February 8, 2023
Dr. Maria Altieri
As surgeons often make high-stakes, time-sensitive decisions, there is a growing interest in the use of clinically actionable analytics to augment surgical decision-making.
Among the many decision-support tools available, the POTTER (Predictive OpTimal Trees in Emergency Surgery Risk) artificial intelligence-based (AI) calculator has yielded promising results that harbor relatively unique potential for clinical application. POTTER—leveraging a flexible decision-tree-based machine-learning approach—has predictive accuracy that is on par with, or greater than, many other risk calculators. Its algorithm was validated using the ACS National Surgical Quality Improvement Program (NSQIP®) data from 2014. The Surgical Risk Preoperative Assessment System (SURPAS) model (developed and validated via ACS NSQIP data) and several algorithms reported by Chiew and colleagues have state-of-the-art accuracy for predicting mortality and postoperative intensive care unit (ICU) admission for broad, heterogenous surgical patient populations.1,2
Figure 1. POTTER Calculator
Although POTTER use has been reported for specific patient populations such as emergency surgical patients and elderly patients, the evidence suggests that this tool is broadly generalizable.3-5 Perhaps most importantly, POTTER is available in a user-friendly mobile application, making it ready for deployment in clinical settings to assess operative risk or to aid in counseling patients.
POTTER has some opportunities for improvement. The application requires manual data entry, which could be a small hindrance for some users, although it requires manual entry of less than 10 variables (see Figure 1).6
In contradistinction, AI predictive analytic platforms using automated electronic health record (EHR) data inputs obviate manual data entry requirements.7 Historically, there has been a lack of high-level evidence from prospective studies supporting automated EHR data entry, but recent evidence suggests that this approach is effective and can be deployed as a mobile device application.8
In addition, POTTER uses preoperative data and does not incorporate intraoperative data that are potentially informative in predicting postoperative complications. POTTER algorithms were trained primarily on outcomes in the US 2007–2013, which may not generalize well to other countries and may not accurately represent risk in 2023. Like most similar risk calculators, POTTER requires prospective validation and assessments of its effects on decision-making and patient outcomes.
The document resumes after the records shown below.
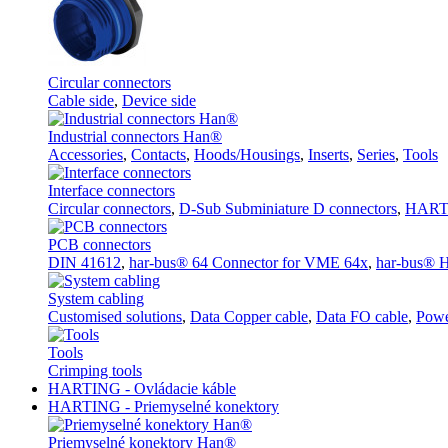
Circular connectors
Cable side
,
Device side
Industrial connectors Han®
Accessories
,
Contacts
,
Hoods/Housings
,
Inserts
,
Series
,
Tools
Interface connectors
Circular connectors
,
D-Sub Subminiature D connectors
,
HARTI
PCB connectors
DIN 41612
,
har-bus® 64 Connector for VME 64x
,
har-bus® H
System cabling
Customised solutions
,
Data Copper cable
,
Data FO cable
,
Powe
Tools
Crimping tools
HARTING - Ovládacie káble
HARTING - Priemyselné konektory
Priemyselné konektory Han®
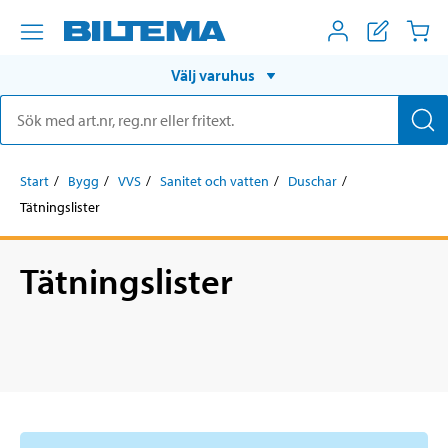
Välj varuhus
Start
Bygg
VVS
Sanitet och vatten
Duschar
Tätningslister
Tätningslister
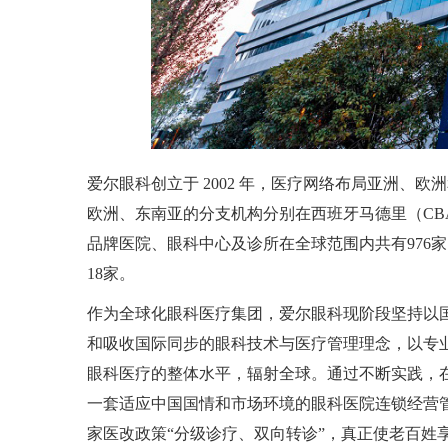
爱尔眼科创立于
2002
年，医疗网络布局亚洲、欧洲
欧洲、东南亚的分支机构分别在西班牙马德里（
CB
品牌医院、眼科中心及诊所在全球范围内共有976家
18家。
作为全球化眼科医疗集团，爱尔眼科现阶段坚持以
和吸收国际同步的眼科技术与医疗管理理念，以专
眼科医疗的整体水平，辐射全球。通过不断实践，
一套适应中国国情和市场环境的眼科医院连锁经营管
家医改政策“分级诊疗、双向转诊”，真正使老百姓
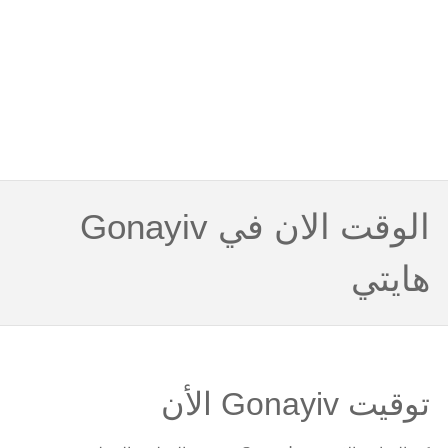
الوقت الان في Gonayiv
هايتي
توقيت Gonayiv الأن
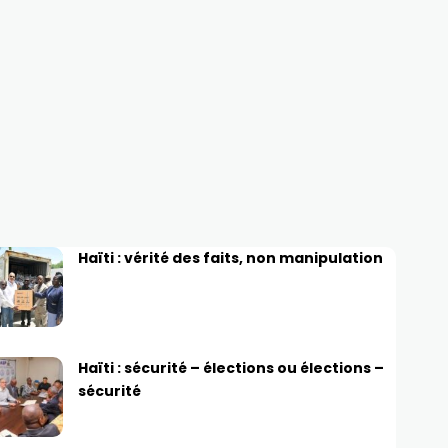
Haïti : vérité des faits, non manipulation
Haïti : sécurité – élections ou élections –
sécurité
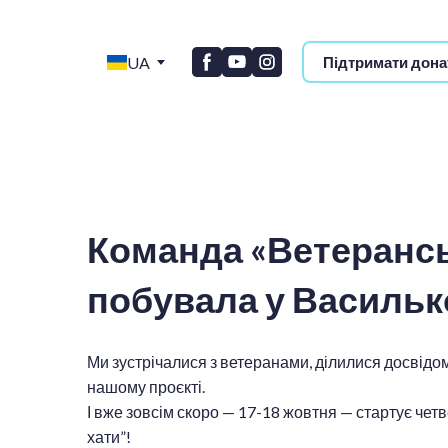
UA
Підтримати дона
Команда «Ветерансь
побувала у Васильк
Ми зустрічалися з ветеранами, ділилися досвідом
нашому проєкті.
І вже зовсім скоро — 17-18 жовтня — стартує чет
хати”!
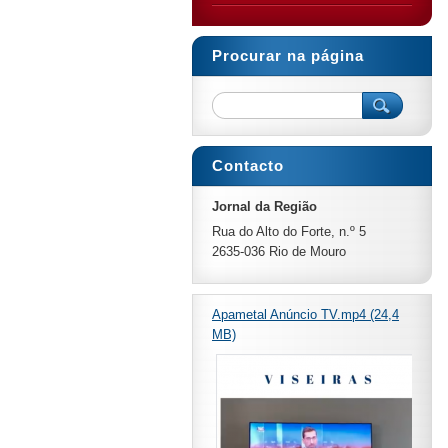
Procurar na página
Contacto
Jornal da Região
Rua do Alto do Forte, n.º 5
2635-036 Rio de Mouro
Apametal Anúncio TV.mp4 (24,4
MB)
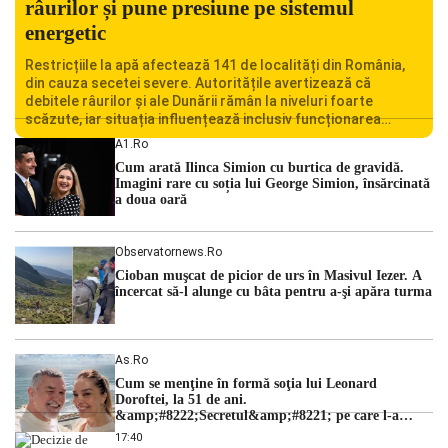
râurilor și pune presiune pe sistemul
energetic
Restricțiile la apă afectează 141 de localități din România,
din cauza secetei severe. Autoritățile avertizează că
debitele râurilor și ale Dunării rămân la niveluri foarte
scăzute, iar situația influențează inclusiv funcționarea
Centralei Nucleare de la Cernavodă. România se confruntă
A1.ro
cu una dintre cele mai dificile perioade din punct de vedere
Cum arată Ilinca Simion cu burtica de gravidă.
hidrologic din ultimii ani. Lipsa […]
Imagini rare cu soția lui George Simion, însărcinată
a doua oară
Observatornews.ro
Cioban muşcat de picior de urs în Masivul Iezer. A
încercat să-l alunge cu bâta pentru a-şi apăra turma
As.ro
Cum se menţine în formă soţia lui Leonard
Doroftei, la 51 de ani.
&amp;#8222;Secretul&amp;#8221; pe care l-a
dezvăluit
17:40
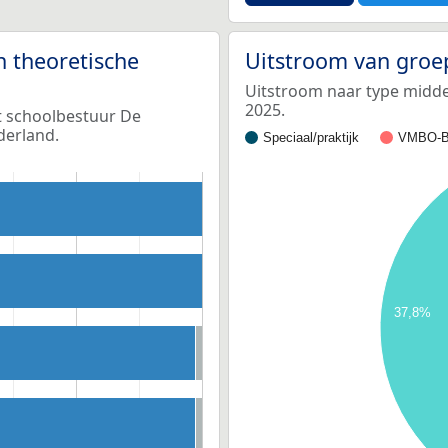
n theoretische
Uitstroom van groe
Uitstroom naar type middel
2025.
et schoolbestuur De
derland.
Speciaal/praktijk
VMBO-B
37,8%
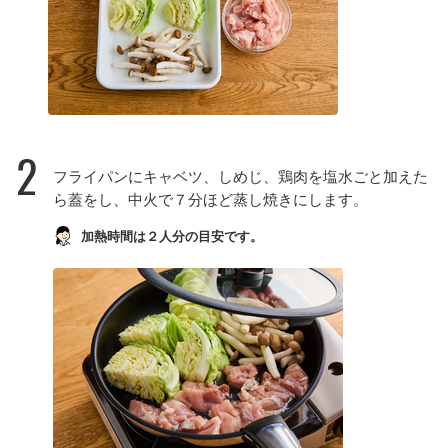
2
フライパンにキャベツ、しめじ、鶏肉を塩水ごと加えた
ら蓋をし、中火で７分ほど蒸し焼きにします。
加熱時間は２人分の目安です。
Few studies have robustly tested the effects of AI-enabled decision support on clinical decision-making. The Hypotension Prediction (HYPE) trial9 is a notable exception. In a randomized study, the authors deployed an AI algorithm that predicted impending intraoperative hypotension. The HYPE trial showed that anesthesiologists using the algorithm acted earlier, differently, and more frequently, and their patients experienced fewer hypotensive events and less time-weighted hypotension.
Although unproven, it remains plausible that on a larger scale, the HYPE trial algorithm could decrease complications related to intraoperative hypotension (e.g., acute kidney injury), and thus improve patient outcomes.
Likewise, it remains to be determined whether the POTTER app and similar surgical AI decision support systems improve patient outcomes. Lupei, Sun, and colleagues10,11 previously have reported an AI model degradation from internal or external validation to real-time validation, as well as the impact of AI-enabled tools that are integrated into real-time clinical workflows. Although AI offers greater potential to accurately represent complex, nonlinear pathophysiology compared with basic statistical modeling, recent studies have demonstrated no great superiority of deep learning over regression in classifying illness severity of individual patients using readily available clinical data.12,13
For cases in which AI offers no predictive performance advantage, it may be preferable to use regression-based algorithms that are more easily interpreted by clinicians and have a longer, stronger record of success in clinical settings.
Our personal, anecdotal experience with POTTER is that it provides an accurate, data-driven prediction of postoperative complications, which can be useful adjuncts to shared decision-making processes and prognostic conversations with patients and caregivers, especially when the prognosis is poor.
The POTTER app is useful as it helps predict postoperative morbidity and mortality following emergency surgery compared to similar elective surgery. After inputting information regarding the patient, the user can select the outcome for which a risk estimate is desired. A series of questions follows, and each new question is based on the answer to the previous question as it forms a decision tree, which finally calculates the risk based on the previous responses. The final result predicts the risk of death for patients undergoing emergency general surgery procedures and 18 postoperative complications.
By augmenting, rather than replacing, the knowledge, intuition, and skills that surgeons offer their patients, clinically actionable predictive analytics can anchor decision-making and prognostication with objectivity and reduce the variability that is inherent to the provider-specific hypothetical, deductive reasoning that is the hallmark of current surgical decision-making practices.
The authors have no conflicts of interest related to the POTTER application.
The thoughts and opinions expressed in this viewpoint article are solely those of the authors and do not necessarily reflect those of the ACS.
Dr. Maria Altieri is the section chief of gastrointestinal surgery at the Hospital of the University of Pennsylvania (Penn) in Philadelphia and assistant professor of surgery at the Perelman School of Medicine at Penn.